Monday, July 11, 2011

Day 7: Shaking it up




kindling
snow-wet

at both horizons

lightning beside the pines




In honor of the new book we've made together, I borrowed a technique from Stephen Addiss to write this haiku.

A couple of years ago Steve took a batch of haiku he had written, cut them up into individual lines, and scrambled the lines to create new, partially randomized haiku. They were surprising and wonderful, and became the basis for our collaborative artists' book project called stitching speechless. I created the haiku here in a similar way. I took a manuscript of my older haiku and, using dice, pulled lines from randomly selected poems to create this new one.

For me, this technique highlights two strains of art that Zen thinking has inspired in the West. One of them is Romantic and sentimental*. As Zen made its way into the Western mainstream during the 20th century, it fit in well with native philosophic traditions like the Transcendentalism of Emerson and Thoreau & the ecological movement that was emerging at mid-century. This is the vein that informs the nature-oriented haiku that are the most common Western haiku today.

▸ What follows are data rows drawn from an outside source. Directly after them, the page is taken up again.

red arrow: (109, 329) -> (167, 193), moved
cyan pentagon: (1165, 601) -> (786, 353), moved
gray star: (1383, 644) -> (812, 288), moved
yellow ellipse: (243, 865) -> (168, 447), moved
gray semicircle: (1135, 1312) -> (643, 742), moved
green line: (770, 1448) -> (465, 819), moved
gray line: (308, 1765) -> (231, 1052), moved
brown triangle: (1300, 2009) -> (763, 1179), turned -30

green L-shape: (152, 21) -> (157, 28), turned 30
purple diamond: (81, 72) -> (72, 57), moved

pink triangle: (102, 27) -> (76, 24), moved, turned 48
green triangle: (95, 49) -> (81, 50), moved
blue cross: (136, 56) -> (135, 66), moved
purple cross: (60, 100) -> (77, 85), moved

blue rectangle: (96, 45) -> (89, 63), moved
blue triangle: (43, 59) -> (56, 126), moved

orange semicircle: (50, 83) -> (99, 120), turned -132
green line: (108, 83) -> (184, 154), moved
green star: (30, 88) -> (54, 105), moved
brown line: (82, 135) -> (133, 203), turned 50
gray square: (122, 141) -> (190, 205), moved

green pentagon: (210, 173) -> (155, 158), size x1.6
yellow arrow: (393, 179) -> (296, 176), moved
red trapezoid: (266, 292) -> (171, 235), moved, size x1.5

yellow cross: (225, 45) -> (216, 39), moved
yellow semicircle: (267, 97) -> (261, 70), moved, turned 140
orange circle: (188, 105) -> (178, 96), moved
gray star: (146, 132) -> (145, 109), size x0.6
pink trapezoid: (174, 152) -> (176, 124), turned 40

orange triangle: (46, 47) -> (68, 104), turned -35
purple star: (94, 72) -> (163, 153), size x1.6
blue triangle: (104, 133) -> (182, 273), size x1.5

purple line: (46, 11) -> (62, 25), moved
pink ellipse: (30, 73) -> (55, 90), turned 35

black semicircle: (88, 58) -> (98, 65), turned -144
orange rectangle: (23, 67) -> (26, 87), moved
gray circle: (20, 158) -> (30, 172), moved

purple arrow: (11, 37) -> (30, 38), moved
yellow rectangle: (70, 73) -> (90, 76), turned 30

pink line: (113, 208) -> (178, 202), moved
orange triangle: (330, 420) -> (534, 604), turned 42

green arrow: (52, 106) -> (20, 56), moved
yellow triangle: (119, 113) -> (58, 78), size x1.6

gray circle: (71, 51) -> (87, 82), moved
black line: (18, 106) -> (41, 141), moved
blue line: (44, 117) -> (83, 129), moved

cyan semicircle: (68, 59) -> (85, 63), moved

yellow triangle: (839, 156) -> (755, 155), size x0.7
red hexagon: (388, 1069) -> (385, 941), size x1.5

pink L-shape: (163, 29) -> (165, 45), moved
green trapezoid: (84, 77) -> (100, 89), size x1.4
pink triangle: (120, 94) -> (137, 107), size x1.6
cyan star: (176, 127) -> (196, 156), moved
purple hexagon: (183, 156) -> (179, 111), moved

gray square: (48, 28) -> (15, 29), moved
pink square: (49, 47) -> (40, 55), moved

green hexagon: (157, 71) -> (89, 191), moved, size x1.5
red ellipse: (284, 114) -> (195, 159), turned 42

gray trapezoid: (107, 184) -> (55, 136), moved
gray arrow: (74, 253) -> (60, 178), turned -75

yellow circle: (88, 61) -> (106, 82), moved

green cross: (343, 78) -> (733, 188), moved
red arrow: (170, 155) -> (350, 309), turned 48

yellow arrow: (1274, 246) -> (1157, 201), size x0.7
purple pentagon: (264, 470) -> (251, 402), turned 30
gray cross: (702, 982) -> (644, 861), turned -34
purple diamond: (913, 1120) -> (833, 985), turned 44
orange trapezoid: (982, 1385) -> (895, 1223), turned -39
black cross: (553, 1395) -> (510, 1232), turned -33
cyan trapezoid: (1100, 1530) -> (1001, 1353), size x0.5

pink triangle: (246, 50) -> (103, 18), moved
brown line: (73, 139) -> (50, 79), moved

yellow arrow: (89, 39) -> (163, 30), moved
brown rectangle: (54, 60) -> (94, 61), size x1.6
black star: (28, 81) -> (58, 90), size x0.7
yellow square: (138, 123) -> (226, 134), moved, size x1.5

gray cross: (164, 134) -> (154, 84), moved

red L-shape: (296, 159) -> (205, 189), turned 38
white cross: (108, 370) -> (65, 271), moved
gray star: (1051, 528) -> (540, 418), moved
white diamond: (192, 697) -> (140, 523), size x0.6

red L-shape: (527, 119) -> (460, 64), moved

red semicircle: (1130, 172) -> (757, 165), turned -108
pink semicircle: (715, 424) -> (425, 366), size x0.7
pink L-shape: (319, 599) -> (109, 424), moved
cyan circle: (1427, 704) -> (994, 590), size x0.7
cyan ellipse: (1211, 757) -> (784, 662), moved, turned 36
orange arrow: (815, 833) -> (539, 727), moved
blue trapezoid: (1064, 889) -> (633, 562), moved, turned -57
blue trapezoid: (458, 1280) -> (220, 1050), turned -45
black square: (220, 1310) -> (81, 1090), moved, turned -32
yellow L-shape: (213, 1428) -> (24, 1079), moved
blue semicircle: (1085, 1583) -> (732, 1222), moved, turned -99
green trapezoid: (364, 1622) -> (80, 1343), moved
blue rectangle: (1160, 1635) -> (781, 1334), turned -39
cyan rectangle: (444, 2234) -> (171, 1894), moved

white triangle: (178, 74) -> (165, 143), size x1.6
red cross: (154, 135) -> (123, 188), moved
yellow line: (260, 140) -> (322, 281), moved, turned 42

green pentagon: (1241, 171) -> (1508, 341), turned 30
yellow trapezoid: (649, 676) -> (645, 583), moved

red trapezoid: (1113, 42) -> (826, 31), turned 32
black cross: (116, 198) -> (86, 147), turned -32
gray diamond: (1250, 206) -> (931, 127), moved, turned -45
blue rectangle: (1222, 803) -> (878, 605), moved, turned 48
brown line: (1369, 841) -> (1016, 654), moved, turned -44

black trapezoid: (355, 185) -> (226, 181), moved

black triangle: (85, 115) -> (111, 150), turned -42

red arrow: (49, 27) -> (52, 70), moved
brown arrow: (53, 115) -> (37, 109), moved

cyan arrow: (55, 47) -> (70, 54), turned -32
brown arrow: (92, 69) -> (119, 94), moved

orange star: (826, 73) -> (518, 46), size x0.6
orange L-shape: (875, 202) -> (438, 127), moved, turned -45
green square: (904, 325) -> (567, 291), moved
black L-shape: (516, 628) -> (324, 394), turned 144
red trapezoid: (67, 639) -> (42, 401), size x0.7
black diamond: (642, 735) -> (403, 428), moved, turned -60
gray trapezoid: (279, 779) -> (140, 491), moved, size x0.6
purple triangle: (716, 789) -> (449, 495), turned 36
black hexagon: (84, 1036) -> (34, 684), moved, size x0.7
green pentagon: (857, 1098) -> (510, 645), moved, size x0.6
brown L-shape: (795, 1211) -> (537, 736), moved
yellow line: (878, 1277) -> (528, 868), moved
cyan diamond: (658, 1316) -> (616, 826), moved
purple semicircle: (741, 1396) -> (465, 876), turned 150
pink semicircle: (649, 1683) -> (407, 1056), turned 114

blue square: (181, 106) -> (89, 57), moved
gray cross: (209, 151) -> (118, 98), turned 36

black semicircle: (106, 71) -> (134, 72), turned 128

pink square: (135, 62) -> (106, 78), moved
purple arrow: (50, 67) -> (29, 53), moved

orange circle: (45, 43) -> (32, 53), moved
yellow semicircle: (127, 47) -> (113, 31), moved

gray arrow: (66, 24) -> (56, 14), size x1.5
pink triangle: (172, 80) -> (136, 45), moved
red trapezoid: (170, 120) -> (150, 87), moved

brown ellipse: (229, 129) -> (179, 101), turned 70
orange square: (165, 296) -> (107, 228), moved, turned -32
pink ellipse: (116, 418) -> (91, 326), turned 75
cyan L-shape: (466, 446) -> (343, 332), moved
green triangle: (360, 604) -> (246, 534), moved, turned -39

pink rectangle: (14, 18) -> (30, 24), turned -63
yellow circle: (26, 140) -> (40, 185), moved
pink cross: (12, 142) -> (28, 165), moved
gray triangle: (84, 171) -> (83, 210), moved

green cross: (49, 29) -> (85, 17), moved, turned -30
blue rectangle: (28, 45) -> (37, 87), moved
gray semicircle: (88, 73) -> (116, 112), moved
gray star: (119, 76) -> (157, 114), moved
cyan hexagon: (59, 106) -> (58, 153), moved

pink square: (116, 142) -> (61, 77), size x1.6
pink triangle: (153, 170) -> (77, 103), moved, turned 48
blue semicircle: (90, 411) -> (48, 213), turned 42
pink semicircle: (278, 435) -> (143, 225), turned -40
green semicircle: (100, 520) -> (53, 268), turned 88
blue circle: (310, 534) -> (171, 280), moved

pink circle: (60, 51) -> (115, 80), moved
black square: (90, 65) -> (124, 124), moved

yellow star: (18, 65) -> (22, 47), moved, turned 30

The second strain of Zen-inspired art in the West is more procedural. It's about removing the artist's ego from his or her creations rather than about expressing the artist's unique, privileged understanding of the world. This strain of Zen art-making is appealing in much the same way that 20th-century avant gardes like the Dada movement and Marcel Duchamp's 'readymades' were -- challenging the idea of the artist as a genius maker of beautiful things. John Cage is the main example when I think of this procedural vein of Western Zen art-making. My haiku for today is in that second vein.

Of course I also like it aesthetically as a poem, so I guess I'm cheating and letting the ol' ego in anyway...


*I don't mean those terms in their negative senses at all.